▸ Information shown
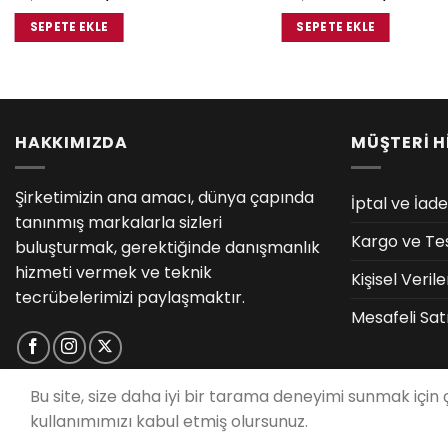
fiyat:
andaki
fiyat:
a
₺1,633.00.
fiyat:
₺2,650.00.
f
SEPETE EKLE
SEPETE EKLE
₺1,535.00.
₺
HAKKIMIZDA
MÜŞTERİ H
Şirketimizin ana amacı, dünya çapında
İptal ve İade
tanınmış markalarla sizleri
Kargo ve Te
buluşturmak, gerektiğinde danışmanlık
hizmeti vermek ve teknik
Kişisel Veri
tecrübelerimizi paylaşmaktır.
Mesafeli Sat
Bu site, size daha iyi bir tarama deneyimi sunmak için
kullanımımızı kabul etmiş olursunuz.
T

▸ Problem description
From the line that contains "Mesafeli Sat" through the final line of the material, copy every line exactly, including both ends.

▸ Reply to the task
Mesafeli Sat
Bu site, size daha iyi bir tarama deneyimi sunmak için
kullanımımızı kabul etmiş olursunuz.
T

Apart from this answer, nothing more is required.